The best thing about ROC is the amazing array of drivers that is assembled for the event. To get F1 champs, WRC champs, DTM champs, etc. all in one place to duke it out is just awesome. The worst is the type of track you have to work with. It’s tight, all pavement and doesn’t give a lot of the drivers the room to exercise their skills to show who the best driver is on that day. The organizers do an amazing job of putting the show into the ultimate spectator venue, a stadium, but that inherently limits the speed and fun for the drivers.
Your USA team mate, Travis Pastrana, has a reputation as a bit of a joker, ant stories that you can tell us from Beijing?
I do have this reoccurring memory of Travis running around with his shirt torn off and a dirty panda hat strapped to his head… but no stories for these pages, sorry.
How would you describe your 2009 season?
In 2009 we took several podium spots in both rally and drift but overall it was a hard year for me. I worked for SOOO long to get Ford involved in the US rally scene and it finally paid off at X Games this year with the Rockstar Fiesta. We had an incredibly successful year for Ford and Rockstar at the X Games but I was disappointed not to get the opportunity to race that same Fiesta in the stage rallies after the X Games. In drifting we learned a tremendous amount about the Scion and even took an event win. We will come out swinging in 2010.
What can you tell us about the prospects for 2010?
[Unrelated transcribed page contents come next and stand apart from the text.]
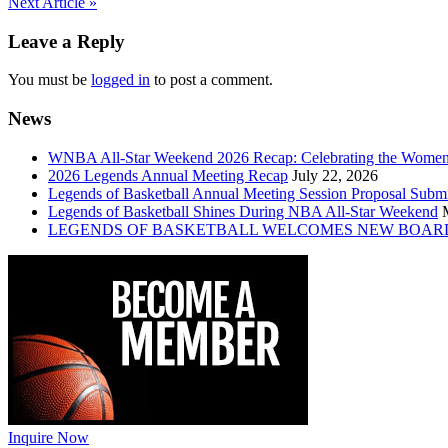
Post
Next Article »
navigation
Leave a Reply
You must be
logged in
to post a comment.
News
WNBA All-Star Weekend 2026 Recap: Celebrating the Wome
2026 Legends Annual Meeting Recap
July 22, 2026
Legends of Basketball Annual Meeting Session Proposal Subm
Legends of Basketball Shines During NBA All-Star Weekend
LEGENDS OF BASKETBALL WELCOMES NEW BOAR
Inquire Now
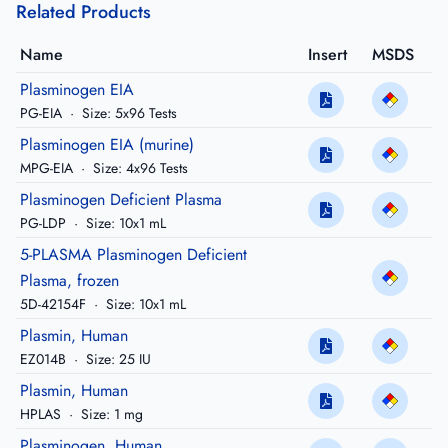
Related Products
Name
Insert
MSDS
Plasminogen EIA
PG-EIA
·
Size: 5x96 Tests
Plasminogen EIA (murine)
MPG-EIA
·
Size: 4x96 Tests
Plasminogen Deficient Plasma
PG-LDP
·
Size: 10x1 mL
5-PLASMA Plasminogen Deficient
Plasma, frozen
5D-42154F
·
Size: 10x1 mL
Plasmin, Human
EZ014B
·
Size: 25 IU
Plasmin, Human
HPLAS
·
Size: 1 mg
Plasminogen, Human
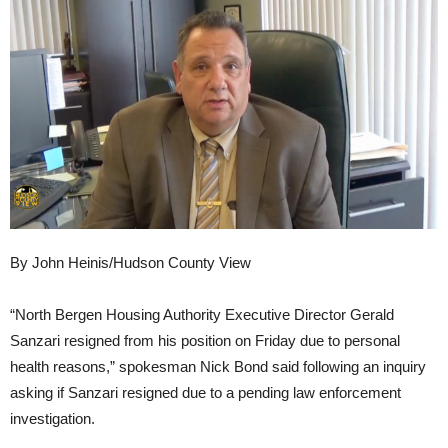
By John Heinis/Hudson County View
“North Bergen Housing Authority Executive Director Gerald
Sanzari resigned from his position on Friday due to personal
health reasons,” spokesman Nick Bond said following an inquiry
asking if Sanzari resigned due to a pending law enforcement
investigation.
I am continuing to work on Ford for the Rally-America season and for the X Games. I think we will continue on the success we had in 2009 but there will be other players involved now. I may also take a few more trips to Europe and experience some of the driving scene over there. I think the European Rallycross scene is very cool so I’m going to go check it out a bit.
In Formula Drift we will run a new and improved version of the NASCAR powered Scion TC for Rockstar and with the lessons learned I think we will be contenders for a 3rd Championship. On the TV front there are a lot of opportunities opening up. And let’s face it, all of this stuff is basically and excuse to have fun with other peoples' cars… so life is good!